House debates

Wednesday, 23 May 2007

Tax Laws Amendment (Personal Income Tax Reduction) Bill 2007

Second Reading

10:55 am

Photo of Simon CreanSimon Crean (Hotham, Australian Labor Party, Shadow Minister for Trade and Regional Development) Share this | Hansard source

They can also be about increasing the participation of the economy. We have been saying that, as the member for Lowe knows, for many years. Ken Henry, the Secretary of the Treasury—the Treasurer’s own departmental head—has been urging it for years as well. He talks about the three Ps: participation, population and productivity. But it is only in this budget that the Treasurer has picked up Labor’s solution and the urgings of his own Secretary of the Treasury and done the right thing in targeting the tax cuts.

The Treasurer should have listened to us earlier and he certainly should be listening better to his departmental head, because the nation would have been better off. But he is only listening because he can hear the drums of electoral defeat getting louder and louder. That is why he has listened now. But where did he turn to get inspiration and a solution? He turned to the Labor Party and our policies—to us. That is where we believe the electorate should turn within the next six months, and it is what we will continue to campaign on and remind.

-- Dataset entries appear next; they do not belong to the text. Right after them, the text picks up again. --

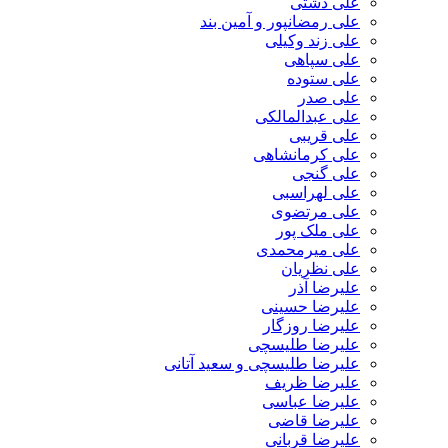
علی دشتی
علی رمضانپور و آمین بند
علی زند وکیلی
علی سپاهی
علی ستوده
علی صدر
علی عبدالمالکی
علی قریبی
علی کرمانشاهی
علی گنجی
علی لهراسبی
علی مرتضوی
علی ملک پور
علی میرمحمدی
علی نظریان
علیرضا آذر
علیرضا حسینی
علیرضا روزگار
علیرضا طلیسچی
علیرضا طلیسچی و سعید آتانی
علیرضا ظریف
علیرضا عباسی
علیرضا قاضی
علیرضا قربانی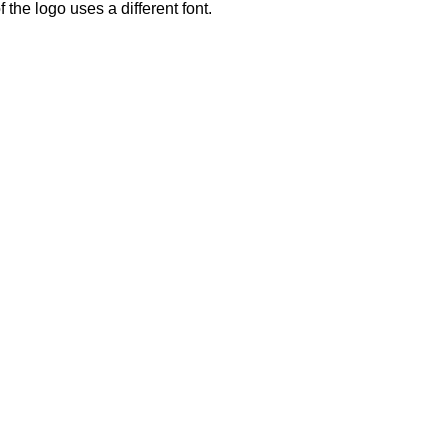
 the logo uses a different font.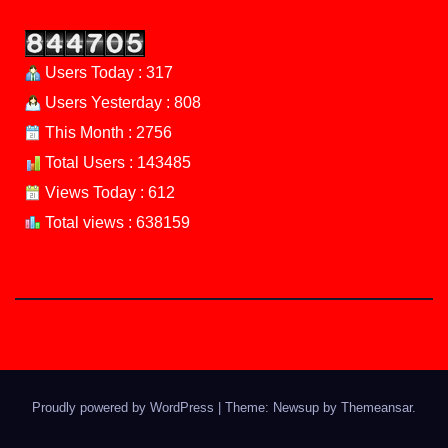
Users Today : 317
Users Yesterday : 808
This Month : 2756
Total Users : 143485
Views Today : 612
Total views : 638159
Proudly powered by WordPress
|
Theme: Newsup by
Themeansar
.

I might also say that these tax cuts truly are well affordable. According to the budget figures, despite the tax cuts that are offered—not just this year but also next year—over the forward estimates the government will still be collecting $10 billion more in direct taxation. Even after these tax cuts it will still be miles in front. The Treasurer wants to put this down to good economic management. It is down to the resources boom and the strong demand from China. That is what it is about. As I say: while we welcome it, it needs to be put into context.

There are two tranches associated with these tax cuts. From 1 July of this year the 30c rate will have its threshold lifted from $25,000 to $30,000; the LITO—the low-income tax offset, which is targeted tax relief for low-income earners—will increase from $600 to $750; and the alignment of the LITO phase-out will also coincide with that higher threshold rate of $30,000. In effect what the low-income tax offset does is increase the tax-free threshold for low-income earners. As I say, it is a policy response that Labor have been urging since 1998 and that we put forward in the 2004 election. We costed it and we funded it.

I also make this observation: interestingly enough, before that last election we proposed to increase the LITO. We costed it and funded it within the then budget parameters. We proposed an $8 a week tax cut to low- and middle-income earners. When the government won the election and we found the budget revision upwards—that was the 2005 budget—we did not oppose tax cuts. We proposed alternative tax cuts, and the $8 grew to $12. The point I am making is: had the government adopted our solution two years earlier, we would not just be awarding the $14 to $20 tax increase now; people also would have had the advantage of an additional $12 for the past two years. That is what they would have had, and that has been a wasted opportunity for them.

When does the Treasurer pay this money? He only pays it just before an election. He should have been paying it, because the resources of the nation could have afforded and the budget could have afforded an additional $12, over two years ago. But no, these people were not in the Treasurer’s mind then. They were in our minds and in the mind of the Secretary of the Treasury, but they were not in the Treasurer’s mind. The only time it comes to his mind is just before an election.

The second tranche of tax cuts will occur 12 months down the track, on 1 July 2008. At that time the 40c rate will have its threshold increased from $75,000 to $80,000 and the threshold of the 45c rate will be increased from $150,000 to $180,000. As I said, we support these tax cuts because they are what Labor has been arguing for not just in recent days but over recent years, consistently and honestly. We have funded them and we have been committed to the view that these are the people deserving of them and these are the people we can target and reward.

I want to make the point, in saying that we have been urging it from opposition, that Labor also practised significant tax reform when it was office.